The Federal Government should overhaul the law that requires states to generate electricity and put it into the national grid. Rather, states should be allowed to generate electricity to power their economy, you will see that within two years, all the states of the federation will witness improvement in public power supply. If for instance, the Port Harcourt Electricity Distribution Company (PHEDC) cannot provide us with constant power supply, they should be asked to leave. We have Ibom power, let Ibom power generate the power and let the power reside in Akwa Ibom State. A law that says that states should generate electricity and should put it in the national grid and that electricity disappears, that is an archaic law.
They usually refer to Akwa Ibom as a civil service state, but at the end of the month when they pay our people, where do they end up? In Onitsha market, in Ariaria market
What about access to credit facilities for small businesses?
The next thing is finance, the state government should partner with UYOCCIMA to make loans available to genuine business people in the state. When I heard that the state government went and distributed N2 billion to farmers, I didn’t subscribe to that, who do you know is a farmer? The late Air Vice Marshal Nsikak Eduok was a member of UYOCCIMA, he had a large farm, he had a palm oil mill and he told us the day we visited his farm that the palm fruits produced in Akwa Ibom State were insufficient to feed his mill, so he had to be sending pick up vans to neighbouring states to buy palm fruits. Can you imagine that Akwa Ibom is native to oil palm production. Even somebody dedicating himself or herself to growing palm fruits as a business would generate enough income.
Has UYOCCIMA reached out to financial institutions to assist in supporting your members?
We reached out to the Bank of Industry when we saw on TV that many people from other parts of the country benefit from the bank’s services. I have never seen an Akwa Ibom business being supported by the Bank of Industry. When they came here, I asked them, “what makes it difficult for you to establish an office in Akwa Ibom?” What they told us was that they had asked the state government since two administrations ago, to partner with them by way of counterpart funding to act as guarantor’s fund and the state government asked them to wait.
From the federation accounts allocation, for many years, Akwa Ibom has been the recipient of the highest allocation from the federation account. A counterpart funding of N2 billion from the state government to support the funding of businesses has been where we left discussions with BOI. UYOCCIMA does not have N2 billion, otherwise we could have provided it, knowing that Akwa Ibom businesses could have gone there to collect N10 million, N50 million to expand their businesses.

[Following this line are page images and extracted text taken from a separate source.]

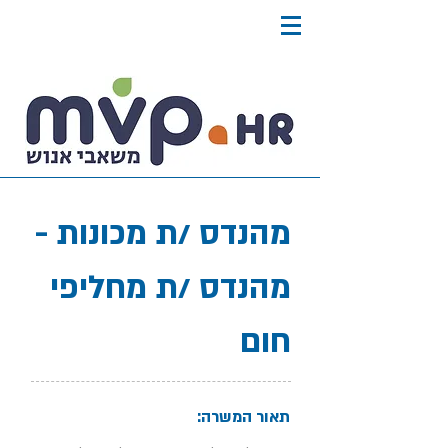
מהנדס /ת מכונות -
מהנדס /ת מחליפי
חום
תאור המשרה: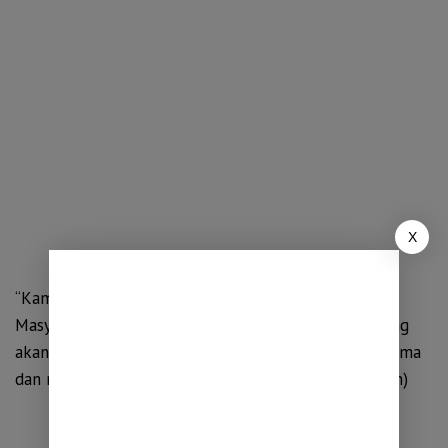
X
“Kami akan selalu bekerja sama dengan pemerintah.
Masyarakat Minang dan Pemerintah Provinsi Lampung
akan terus bersinergi untuk membangun usaha bersama
dan memajukan Lampung ke depan,” katanya. (Adpim)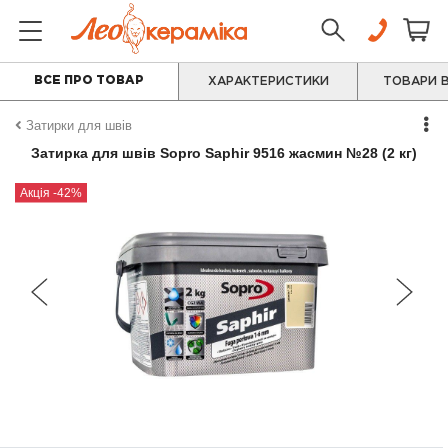
ВСЕ ПРО ТОВАР
ХАРАКТЕРИСТИКИ
ТОВАРИ В
Затирки для швів
Затирка для швів Sopro Saphir 9516 жасмин №28 (2 кг)
Акція -42%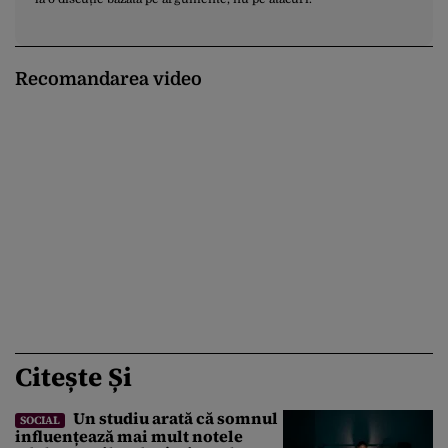
Recomandarea video
Citește Și
Un studiu arată că somnul
SOCIAL
influențează mai mult notele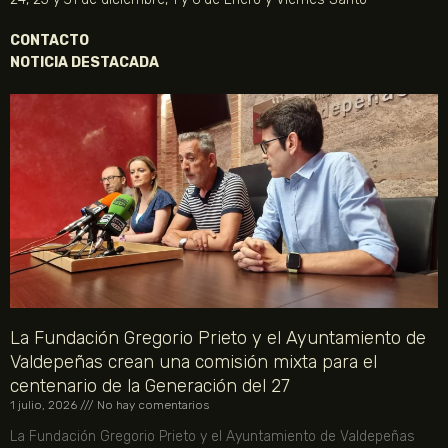
CONTACTO
NOTICIA DESTACADA
La Fundación Gregorio Prieto y el Ayuntamiento de
Valdepeñas crean una comisión mixta para el
centenario de la Generación del 27
1 julio, 2026
No hay comentarios
La Fundación Gregorio Prieto y el Ayuntamiento de Valdepeñas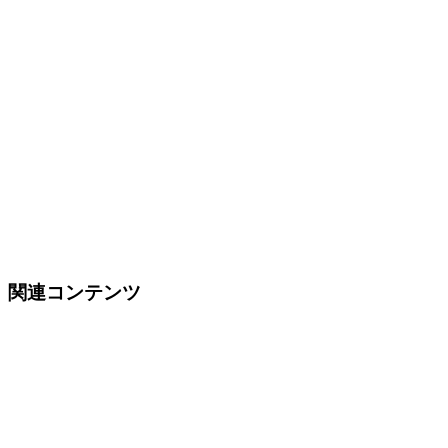
関連コンテンツ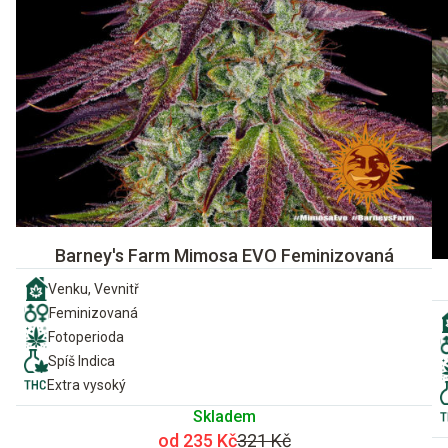
Barney's Farm Mimosa EVO Feminizovaná
Venku, Vevnitř
Feminizovaná
Fotoperioda
Spíš Indica
Extra vysoký
Skladem
od 235 Kč
321 Kč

Our people are not looking for not very big money to grow their businesses. So where do our people get the money from? These are the two critical issues that militate against the private sector in Akwa Ibom and the growth of business in the state. They usually refer to Akwa Ibom as a civil service state, but at the end of the month when they pay our people, where do they end up? In Onitsha market, in Ariaria market. If you want to wed, where do you go? You go to Ariaria, that is where you get all the souvenirs. All the money we collect ends up in Aba and Onitsha. So the money that comes in, goes out immediately, you have what is called capital flight. That is why we are saying that if Akwa Ibom people also open and own their businesses, other people will be patronising us and the money stays with our people but as it stands now, the money goes out.
How would you assess the performance of the state government in promoting businesses?
I would like to appreciate Governor Udom Emmanuel for his vision over the Ibom Airline. The services are good and they are timely. Their services are excellent, they even have a booking office in Uyo, the state capital. You go in and book your flight easily, it is smooth and easy. This is how I expect every business in Akwa Ibom to be run. Now if we were still going to Calabar to board a flight, we would be spending hours on the road because of the deplorable condition of the Calabar-Itu federal highway. How would you be catching your flight? I single out Ibom Air to commend the governor because I have seen it with my own eyes.